INSTRUCTIONS TO FOLLOW.
Look through the data below for the string "external", and copy every line where it turns up.

Stored items from a collection:
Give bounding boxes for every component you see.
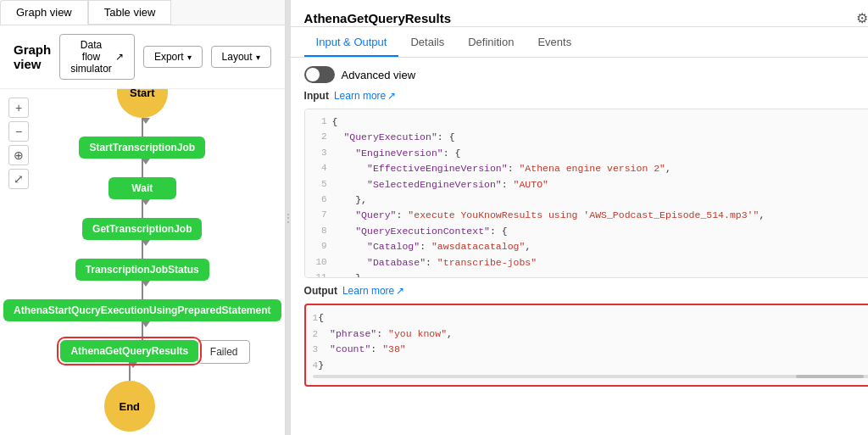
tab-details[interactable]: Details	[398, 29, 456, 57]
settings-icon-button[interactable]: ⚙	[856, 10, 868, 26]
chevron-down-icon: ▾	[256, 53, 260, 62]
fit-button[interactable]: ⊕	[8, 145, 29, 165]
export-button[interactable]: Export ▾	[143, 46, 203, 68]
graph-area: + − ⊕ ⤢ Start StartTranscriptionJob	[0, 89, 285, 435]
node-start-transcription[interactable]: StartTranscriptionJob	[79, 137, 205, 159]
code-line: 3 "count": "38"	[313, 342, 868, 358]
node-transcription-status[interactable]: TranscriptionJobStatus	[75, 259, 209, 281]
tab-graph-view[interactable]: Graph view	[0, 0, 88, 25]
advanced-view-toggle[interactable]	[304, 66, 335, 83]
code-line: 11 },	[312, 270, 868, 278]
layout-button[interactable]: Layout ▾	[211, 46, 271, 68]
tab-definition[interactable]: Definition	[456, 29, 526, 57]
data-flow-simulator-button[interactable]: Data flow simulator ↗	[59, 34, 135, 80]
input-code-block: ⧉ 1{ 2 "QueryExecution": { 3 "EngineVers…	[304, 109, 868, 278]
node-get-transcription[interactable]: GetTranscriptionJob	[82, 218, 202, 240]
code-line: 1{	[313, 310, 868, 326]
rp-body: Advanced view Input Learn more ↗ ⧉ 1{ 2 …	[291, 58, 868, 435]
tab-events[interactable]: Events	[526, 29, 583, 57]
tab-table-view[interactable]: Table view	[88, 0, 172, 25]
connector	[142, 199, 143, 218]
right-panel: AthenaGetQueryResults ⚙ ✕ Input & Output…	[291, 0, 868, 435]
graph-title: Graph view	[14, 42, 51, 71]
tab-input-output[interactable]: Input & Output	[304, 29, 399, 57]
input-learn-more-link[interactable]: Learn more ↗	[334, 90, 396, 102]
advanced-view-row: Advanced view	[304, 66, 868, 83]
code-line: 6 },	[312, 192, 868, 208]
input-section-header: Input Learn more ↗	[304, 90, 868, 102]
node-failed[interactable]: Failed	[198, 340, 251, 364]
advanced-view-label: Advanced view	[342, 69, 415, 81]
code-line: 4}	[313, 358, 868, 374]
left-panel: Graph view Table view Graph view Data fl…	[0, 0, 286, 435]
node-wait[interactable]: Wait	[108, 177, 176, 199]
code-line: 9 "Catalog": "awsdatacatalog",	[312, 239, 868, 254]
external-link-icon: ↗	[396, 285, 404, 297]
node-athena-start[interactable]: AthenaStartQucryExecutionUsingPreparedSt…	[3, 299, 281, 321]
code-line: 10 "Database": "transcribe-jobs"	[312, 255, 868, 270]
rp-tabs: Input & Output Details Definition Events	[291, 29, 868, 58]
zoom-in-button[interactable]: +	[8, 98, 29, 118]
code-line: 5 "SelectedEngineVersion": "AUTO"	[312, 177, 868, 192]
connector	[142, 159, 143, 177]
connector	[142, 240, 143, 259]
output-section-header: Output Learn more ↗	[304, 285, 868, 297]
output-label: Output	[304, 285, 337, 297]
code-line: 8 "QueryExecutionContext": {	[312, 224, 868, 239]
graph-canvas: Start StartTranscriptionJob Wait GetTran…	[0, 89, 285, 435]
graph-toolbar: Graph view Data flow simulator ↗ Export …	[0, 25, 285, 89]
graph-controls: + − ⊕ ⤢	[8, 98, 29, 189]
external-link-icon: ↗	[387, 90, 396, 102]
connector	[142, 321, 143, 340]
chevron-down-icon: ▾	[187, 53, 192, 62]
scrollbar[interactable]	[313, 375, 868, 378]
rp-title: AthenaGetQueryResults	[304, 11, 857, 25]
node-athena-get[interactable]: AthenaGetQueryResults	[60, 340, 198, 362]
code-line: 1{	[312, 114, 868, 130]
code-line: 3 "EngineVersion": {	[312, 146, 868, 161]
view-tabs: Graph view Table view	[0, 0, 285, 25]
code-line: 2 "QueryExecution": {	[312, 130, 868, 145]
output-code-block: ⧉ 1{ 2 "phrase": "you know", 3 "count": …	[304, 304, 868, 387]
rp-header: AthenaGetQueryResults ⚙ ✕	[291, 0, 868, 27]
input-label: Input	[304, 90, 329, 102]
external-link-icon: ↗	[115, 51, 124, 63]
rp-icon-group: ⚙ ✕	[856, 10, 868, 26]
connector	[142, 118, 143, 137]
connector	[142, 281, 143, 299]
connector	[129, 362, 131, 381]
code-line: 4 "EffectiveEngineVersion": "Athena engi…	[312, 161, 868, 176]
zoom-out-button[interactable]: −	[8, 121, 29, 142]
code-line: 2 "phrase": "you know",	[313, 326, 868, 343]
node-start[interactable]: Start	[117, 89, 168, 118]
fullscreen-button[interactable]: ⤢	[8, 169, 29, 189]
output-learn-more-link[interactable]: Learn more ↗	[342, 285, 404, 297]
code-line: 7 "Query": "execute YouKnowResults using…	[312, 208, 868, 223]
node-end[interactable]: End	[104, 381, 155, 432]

RESPONSE.
external-link-icon: ↗	[396, 285, 404, 297]
external-link-icon: ↗	[387, 90, 396, 102]
external-link-icon: ↗	[115, 51, 124, 63]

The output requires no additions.